▸ **REQUIRED WORK**
In the records below, find each line with "dönemde" and copy it.
*** PROVIDED RECORDS
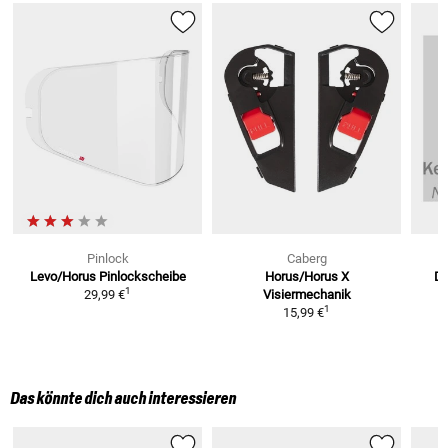
Pinlock
Caberg
Levo/Horus
Pinlockscheibe
Horus/Horus X
Dr
1
29,99 €
Visiermechanik
1
15,99 €
Das könnte dich auch interessieren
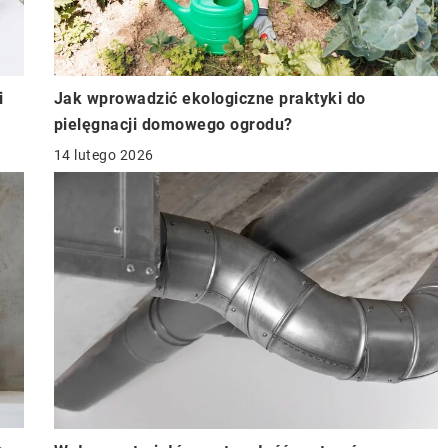
Jak wprowadzić ekologiczne praktyki do
i
pielęgnacji domowego ogrodu?
14 lutego 2026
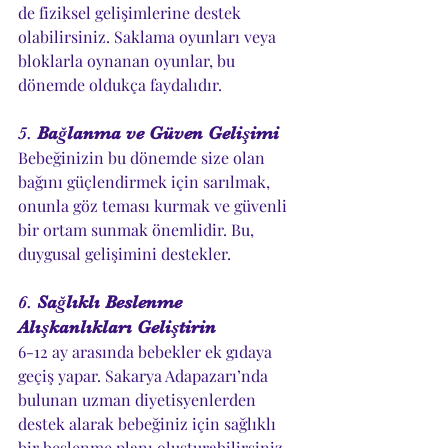
de fiziksel gelişimlerine destek 
olabilirsiniz. Saklama oyunları veya 
bloklarla oynanan oyunlar, bu 
dönemde oldukça faydalıdır.
5. 
Bağlanma ve Güven Gelişimi
Bebeğinizin bu dönemde size olan 
bağını güçlendirmek için sarılmak, 
onunla göz teması kurmak ve güvenli 
bir ortam sunmak önemlidir. Bu, 
duygusal gelişimini destekler.
6. 
Sağlıklı Beslenme 
Alışkanlıkları Geliştirin
6-12 ay arasında bebekler ek gıdaya 
geçiş yapar. Sakarya Adapazarı’nda 
bulunan uzman diyetisyenlerden 
destek alarak bebeğiniz için sağlıklı 
bir beslenme planı oluşturabilirsiniz.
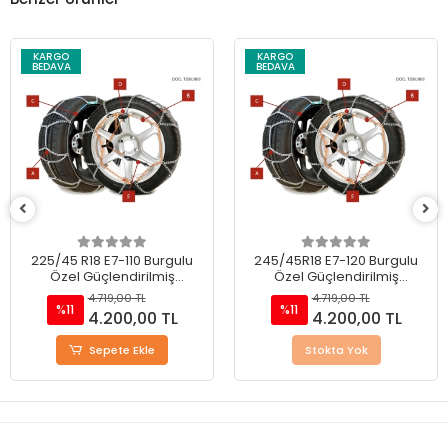
KARGO
KARGO
BEDAVA
BEDAVA
225/45 R18 E7-110 Burgulu
245/45R18 E7-120 Burgulu
Özel Güçlendirilmiş
Özel Güçlendirilmiş
Takmatik Kar Zinciri
Takmatik Kar Zinciri
4.719,00 TL
4.719,00 TL
%11
%11
4.200,00 TL
4.200,00 TL
Sepete Ekle
Stokta Yok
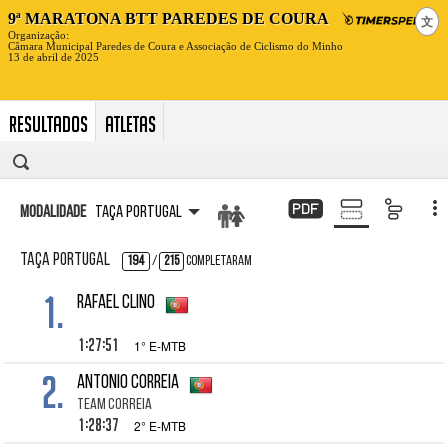
文
Resultados
Atletas
Modalidade
Taça Portugal
Taça Portugal
194
/
215
Completaram
1.
Rafael Clino
1:27:51
1° E-MTB
2.
Antonio Correia
Team Correia
1:28:37
2° E-MTB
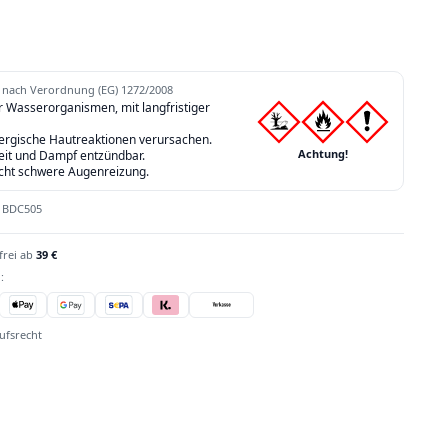
nach Verordnung (EG) 1272/2008
ür Wasserorganismen, mit langfristiger
lergische Hautreaktionen verursachen.
Achtung!
eit und Dampf entzündbar.
cht schwere Augenreizung.
:
BDC505
frei ab
39 €
:
ufsrecht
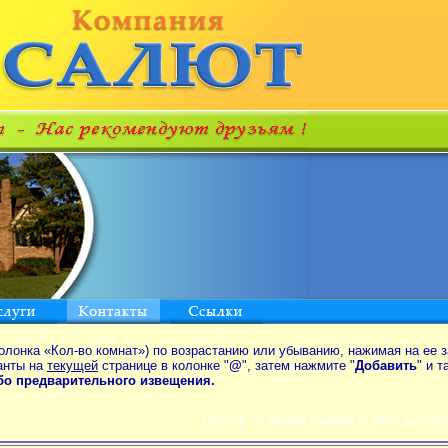
олонка «Кол-во комнат») по возрастанию или убыванию, нажимая на ее з
анты на
текущей
странице в колонке "
@
", затем нажмите "
Добавить
" и 
ибо предварительного извещения.
ПОИСК по аренде квартир от MIN до 550$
******
▸ **EXERCISE RESULT**
dönemde oldukça faydalıdır.
Bebeğinizin bu dönemde size olan 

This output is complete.